What is a low rate credit card?
A low rate credit card is a card that charges a low rate of interest on purchases. By choosing a low rate credit card, you can save on interest when you carry a balance. This makes them a great option for cardholders who don’t always manage to clear their balance each month when their statement is due.
This money-saving works in two ways. First up, when you carry a balance, that balance starts to accrue interest. The higher your purchase rate, the more you pay in interest on that balance. As interest starts to stack up, it becomes more and more difficult to pay down your debt, which can make it difficult to keep on top of.
Secondly, carrying a balance means no more interest free days on new purchases. To take advantage of interest free days, you usually have to clear your balance the previous month. If you don’t, any new purchases will attract interest from the day they are made. Again, the higher the purchase rate, the more you pay in interest – and the easier it is to get into trouble.
Low Interest Rate Credit Cards - Frequently Asked Questions
As with any type of credit card, you need to compare low rate credit cards if you want to choose the best one for you. At CreditCard.com.au, we make this process as simple as possible.
Step 1. Compare purchase rates. If you carry a balance, the rate you pay on that balance should the most important factor in your comparison.
Step 2. Compare annual fees. Factor in how much you will pay in annual fees, but keep purchase rate a priority.
Step 3. Compare features. You will usually find low rate cards – especially those that also have a low annual fee – are low on features. However, saving money on interest should be your first priority, so extras can be thought of as an added bonus.
Step 4. Assess compatibility. Make sure you are eligible for the card, and consider how well it will suit your needs. Remember, you may need to put extras such as rewards on the back-burner for now if you really want to focus on saving money.
Just like annual fees, interest rates on credit cards vary according to what the card offers.
Credit cards are a business, and as such, credit card providers are not in the business of giving away stuff for free. That’s why you will usually find cards with higher annual fees and interest tend to offer more in the way of features and extras – while cards with lower annual fees and interest are more basic.
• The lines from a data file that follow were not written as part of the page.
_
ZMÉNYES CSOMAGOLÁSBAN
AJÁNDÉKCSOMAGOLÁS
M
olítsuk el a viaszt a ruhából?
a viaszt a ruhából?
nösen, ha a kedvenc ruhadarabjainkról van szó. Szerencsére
However, you can make this work to your advantage, as long as you know what’s most important to you. Do you want to save money on interest and keep your credit card under control? A low rate credit card could help you do that. Do you always clear your balance and want more from your card? As long as your card offers value, a card with a higher rate could work for you.
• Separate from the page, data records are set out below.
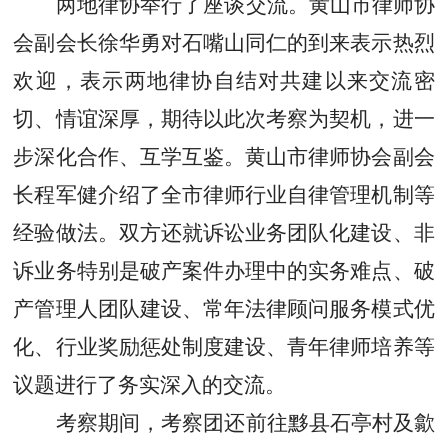
两地律协举行了座谈交流。黄山市律师协
会副会长徐华勇对石嘴山同仁的到来表示热烈
欢迎，表示两地律协自结对共建以来交流密
切、情谊深厚，期待以此次考察为契机，进一
步深化合作、互学互鉴。黄山市律师协会副会
长程军健介绍了全市律师行业自律管理机制等
经验做法。双方还就诉讼业务团队化建设、非
诉业务特别是破产案件办理中的实务难点、破
产管理人团队建设、常年法律顾问服务模式优
化、行业奖励惩处制度建设、青年律师培养等
议题进行了务实深入的交流。
考察期间，考察团还前往黟县石亭村及歙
Want to avoid making mistakes on your new card? One of the most important things to remember when using a low rate card is the fact that you are still paying interest on your balance. Yes, that interest will be growing at a slower rate than if you had a card with a higher rate, but it is still growing.
If you want to make the most of your low rate card, pay off as much of your balance as you can, as often as you can. Try not to let your focus slip just because you think your lower rate lets you off the hook. The goal is always to pay down your balance, and keep it clear month-to-month. Doing this should also let you take advantage of interest free days on your purchases.
Most credit cards offer a certain number of ‘interest free days’ when you clear your balance the previous month. How does this work?
Say your card offers up to 55 days interest free on purchases. The number of days you get interest-free depends on when the purchase is made with regards to your credit card statement cycle.
If you make a purchase on day 1 of your statement cycle, you will have 55 days before that purchase starts accruing interest. This is because there are 30 days of your statement cycle left, and 25 days until your bill payment is due.
If you make a purchase on day 20 of your statement cycle, you will have 35 days before interest starts accruing on that purchase. Ten days of your statement cycle, and 25 days until your bill payment is due.
In general, low interest credit cards offer a low rate over the long term. However, there are cards that offer a lower rate as an introductory offer. With these cards, you pay a much lower rate over a short period of time, making them a handy option if you want to save on interest over the short term. Find out more about 0% Purchase Offers here.
TIP: To make the most of this type of card, plan your purchases and set a repayment plan to pay them all off before they start accruing interest. Make sure you know what the standard purchase rate is after the intro period ends.